A comprehensive framework for evaluating GenAI applications.
This is a WIP. Weβre actively adding features, fixing issues, and expanding examples. Please give it a try, share feedback, and report bugs.
- Multi-Framework Support: Seamlessly use metrics from Ragas, DeepEval, and custom implementations
- Turn & Conversation-Level Evaluation: Support for both individual queries and multi-turn conversations
- Evaluation types: Response, Context, Tool Call, Overall Conversation evaluation & Script-based evaluation
- LLM Provider Flexibility: OpenAI, Watsonx, Gemini, vLLM and others
- Panel of Judges: Use multiple LLMs as judges to reduce bias and improve evaluation accuracy with configurable aggregation strategies
- API Integration: Direct integration with external API for real-time data generation (if enabled)
- Setup/Cleanup Scripts: Support for running setup and cleanup scripts before/after each conversation evaluation (applicable when API is enabled)
- Token Usage Tracking: Track input/output tokens for both API calls and Judge LLM evaluations (per-judge tracking for panel mode)
- Streaming Performance Metrics: Capture time-to-first-token (TTFT), streaming duration, and tokens/second when using streaming endpoint
- Statistical Analysis: Statistics for every metric with score distribution analysis
- Rich Output: CSV, JSON, TXT reports + visualization graphs (pass rates, distributions, heatmaps)
- Flexible Configuration: Configurable environment & metric metadata, Global defaults with per-conversation/per-turn metric overrides
- Early Validation: Catch configuration errors before expensive LLM calls
- Concurrent Evaluation: Multi-threaded evaluation with configurable thread count
- Caching: LLM, embedding, and API response caching for faster re-runs
- Skip on Failure: Optionally skip remaining evaluations in a conversation when a turn evaluation fails (configurable globally or per conversation).

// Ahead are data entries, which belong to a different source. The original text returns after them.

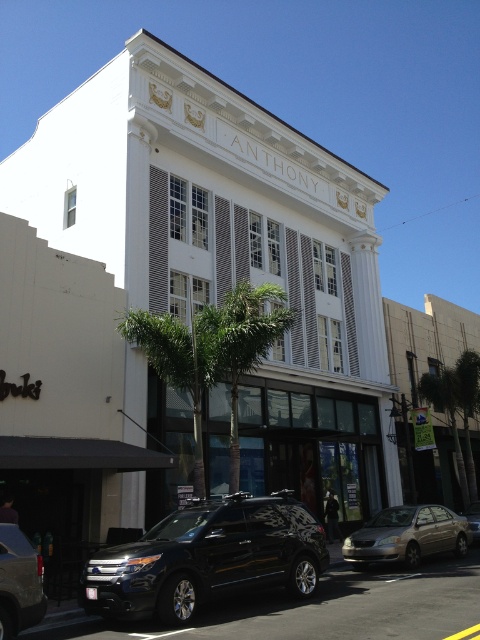 Can you confirm if metallic silver suv at lower left is positioned below metallic silver suv at center?

No.

Locate an element on the screen. This screenshot has width=480, height=640. metallic silver suv at lower left is located at coordinates (19, 582).

What do you see at coordinates (19, 582) in the screenshot? This screenshot has width=480, height=640. I see `metallic silver suv at lower left` at bounding box center [19, 582].

Locate an element on the screen. metallic silver suv at lower left is located at coordinates (19, 582).

Measure the distance between silver metallic sedan at lower center and camera.

silver metallic sedan at lower center is 15.88 meters from camera.

Locate an element on the screen. Image resolution: width=480 pixels, height=640 pixels. silver metallic sedan at lower center is located at coordinates (408, 536).

Locate an element on the screen. This screenshot has width=480, height=640. silver metallic sedan at lower center is located at coordinates (408, 536).

Who is shorter, glossy black suv at lower left or metallic silver suv at lower left?

With less height is glossy black suv at lower left.

Measure the distance between glossy black suv at lower left and metallic silver suv at lower left.

glossy black suv at lower left is 3.07 meters away from metallic silver suv at lower left.

Does point (267, 586) come in front of point (29, 595)?

That is False.

Identify the location of glossy black suv at lower left. Image resolution: width=480 pixels, height=640 pixels. (207, 557). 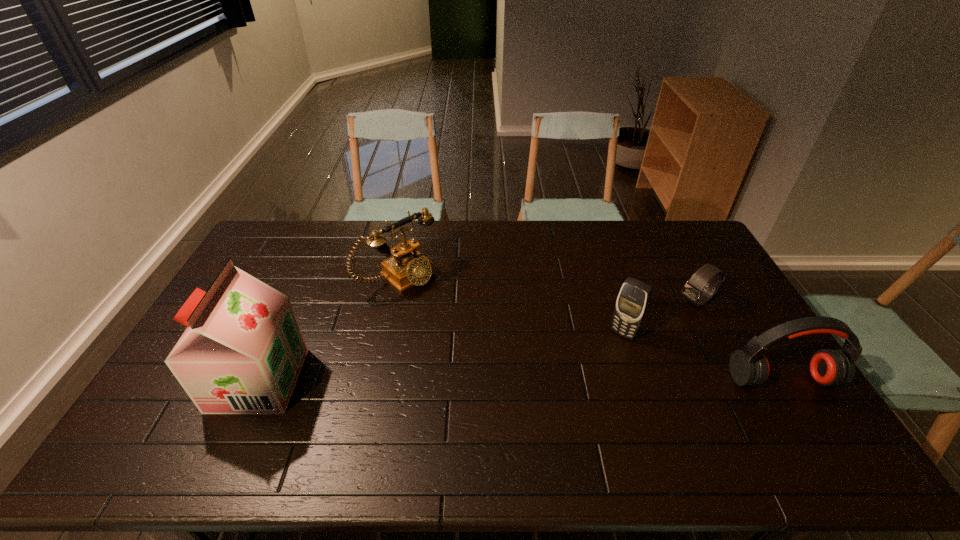 Find the location of `free spot between the telephone and the earphone`. free spot between the telephone and the earphone is located at coordinates (590, 328).

Identify the location of object that is the third closest one to the leftmost object. (693, 292).

I want to click on object that is the closest to the telephone, so click(x=242, y=352).

Locate an element on the screen. The image size is (960, 540). vacant space that satisfies the following two spatial constraints: 1. on the back side of the watch; 2. on the right side of the cellular telephone is located at coordinates (613, 301).

I want to click on free location that satisfies the following two spatial constraints: 1. on the front side of the fourth object from right to left; 2. on the right side of the third nearest object, so click(x=386, y=333). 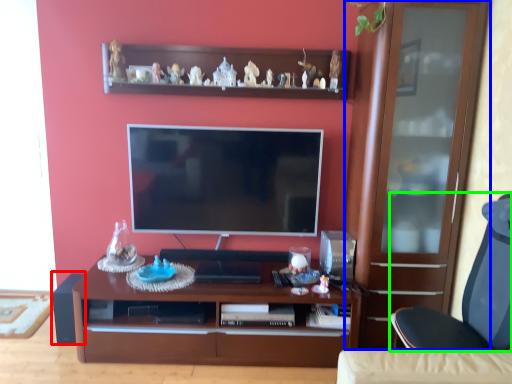 Question: Which is farther away from speaker (highlighted by a red box)? cabinetry (highlighted by a blue box) or chair (highlighted by a green box)?

Choices:
 (A) cabinetry
 (B) chair

Answer: (A) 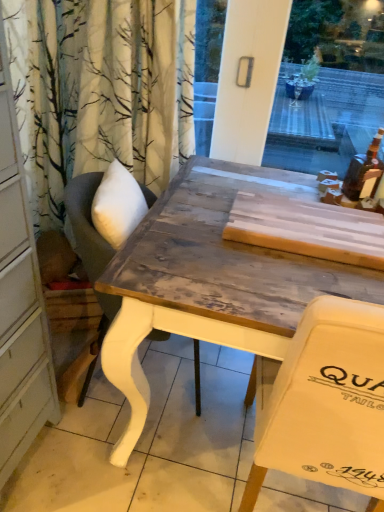 Find the location of a particular element. vacant space in front of wooden chair at center is located at coordinates (115, 467). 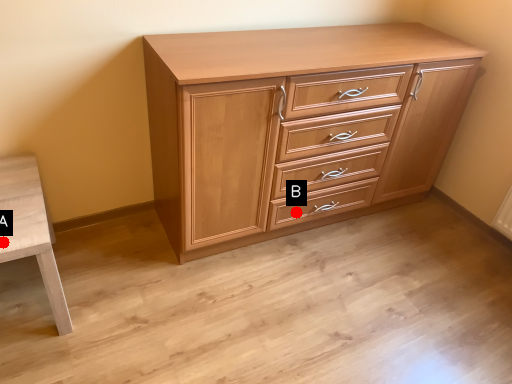 Question: Two points are circled on the image, labeled by A and B beside each circle. Which of the following is the farthest from the observer?

Choices:
 (A) A is further
 (B) B is further

Answer: (B)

When there is an error in API call/Setup script execution metrics are marked as ERROR always.
- Usage Modes: CLI for batch evaluation and programmatic API for real-time integration with Python applications
Note: either use pip or uv pip.
Replace TAG below with a release tag like v0.5.0, or use main for latest (not recommended).
# Set your desired tag
TAG=v0.5.0
# Install package (no dependencies)
pip install --no-deps git+https://github.com/lightspeed-core/lightspeed-evaluation.git@${TAG}
# Install dependencies (choose one variant)
pip install -r https://raw.githubusercontent.com/lightspeed-core/lightspeed-evaluation/${TAG}/requirements.txt # Runtime only
pip install -r https://raw.githubusercontent.com/lightspeed-core/lightspeed-evaluation/${TAG}/requirements-nlp-metrics.txt # + nlp-metrics
pip install -r https://raw.githubusercontent.com/lightspeed-core/lightspeed-evaluation/${TAG}/requirements-local-embeddings.txt # + local-embeddings (torch excluded, see below)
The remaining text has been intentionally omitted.